Global gene transcription analysis of Anaplasma phagocytophilum in tick and human cells using tiling microarrays

A whole genome tiling microarray based on the published sequence of the Anaplasma phagocytophilum (Ap) strain Hz genome was used to measure transcriptional activity of Ap grown to late stage in three cell lines representing the diversity of host cells naturally infected by Ap: two human cell lines, HL-60 (promyelocytic leukocyte) and HMEC-1 (microvascular endothelial), and the tick (Ixodes scapularis) cell line ISE6. Keywords: cell type comparison Total RNA was isolated from Ap (HZ strain) infected cells, used to make biotinylated cDNA fragments, and hybridized to Ap whole genome tiling arrays to measure relative abundance of mRNA transcripts. .CEL files generated by the University of Minnesota’s microarray facility were joined to Affymetrix BPMAP files specific to the tiling array using Affymetrix® Tiling Analysis Software (TAS).

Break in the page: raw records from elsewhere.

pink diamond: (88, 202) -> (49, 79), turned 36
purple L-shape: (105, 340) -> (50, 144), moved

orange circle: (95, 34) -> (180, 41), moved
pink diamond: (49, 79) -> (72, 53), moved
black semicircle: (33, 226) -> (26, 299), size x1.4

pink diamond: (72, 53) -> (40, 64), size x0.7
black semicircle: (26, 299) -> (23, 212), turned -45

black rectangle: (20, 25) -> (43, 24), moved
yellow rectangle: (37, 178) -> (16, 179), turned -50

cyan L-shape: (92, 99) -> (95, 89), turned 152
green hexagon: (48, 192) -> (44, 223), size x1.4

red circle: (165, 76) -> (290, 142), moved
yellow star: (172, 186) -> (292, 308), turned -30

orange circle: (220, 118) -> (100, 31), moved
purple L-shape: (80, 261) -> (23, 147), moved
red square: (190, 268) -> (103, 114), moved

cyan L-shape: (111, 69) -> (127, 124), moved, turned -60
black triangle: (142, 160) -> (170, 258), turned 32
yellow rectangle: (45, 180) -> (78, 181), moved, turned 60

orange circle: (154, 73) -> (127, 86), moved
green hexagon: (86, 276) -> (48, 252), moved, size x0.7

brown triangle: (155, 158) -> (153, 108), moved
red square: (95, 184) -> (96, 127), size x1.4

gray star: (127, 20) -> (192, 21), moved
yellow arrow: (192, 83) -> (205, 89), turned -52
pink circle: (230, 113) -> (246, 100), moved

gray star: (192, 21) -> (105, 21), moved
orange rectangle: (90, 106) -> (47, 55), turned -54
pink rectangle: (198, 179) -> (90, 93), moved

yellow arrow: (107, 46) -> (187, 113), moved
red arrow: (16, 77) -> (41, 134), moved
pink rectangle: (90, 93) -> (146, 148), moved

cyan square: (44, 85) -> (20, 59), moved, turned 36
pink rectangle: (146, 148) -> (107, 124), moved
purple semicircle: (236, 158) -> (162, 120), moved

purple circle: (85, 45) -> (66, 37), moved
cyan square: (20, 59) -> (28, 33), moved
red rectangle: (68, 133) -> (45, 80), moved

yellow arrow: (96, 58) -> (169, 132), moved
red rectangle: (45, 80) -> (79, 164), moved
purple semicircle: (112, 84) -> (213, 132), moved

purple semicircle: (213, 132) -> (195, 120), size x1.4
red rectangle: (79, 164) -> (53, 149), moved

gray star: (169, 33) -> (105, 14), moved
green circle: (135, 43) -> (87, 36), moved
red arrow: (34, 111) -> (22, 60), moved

TAS generated a list of signal intensities and arranged them in order of genomic location and DNA strand. The intensity values were normalized via quantiles, and imported into the IgorPro data analysis program (WaveMetrics Lake Oswego OR, USA) along with the ORF and structural RNA annotations available from NCBI (http://www.ncbi.nlm.nih.gov). A script was written to index a trapezoidal integration algorithm of the intensity list with the start and end genomic positions indicated on the annotation. This script operation generated a list of 1411 “areas under the curve” (see Supplementary file at the foot of this record).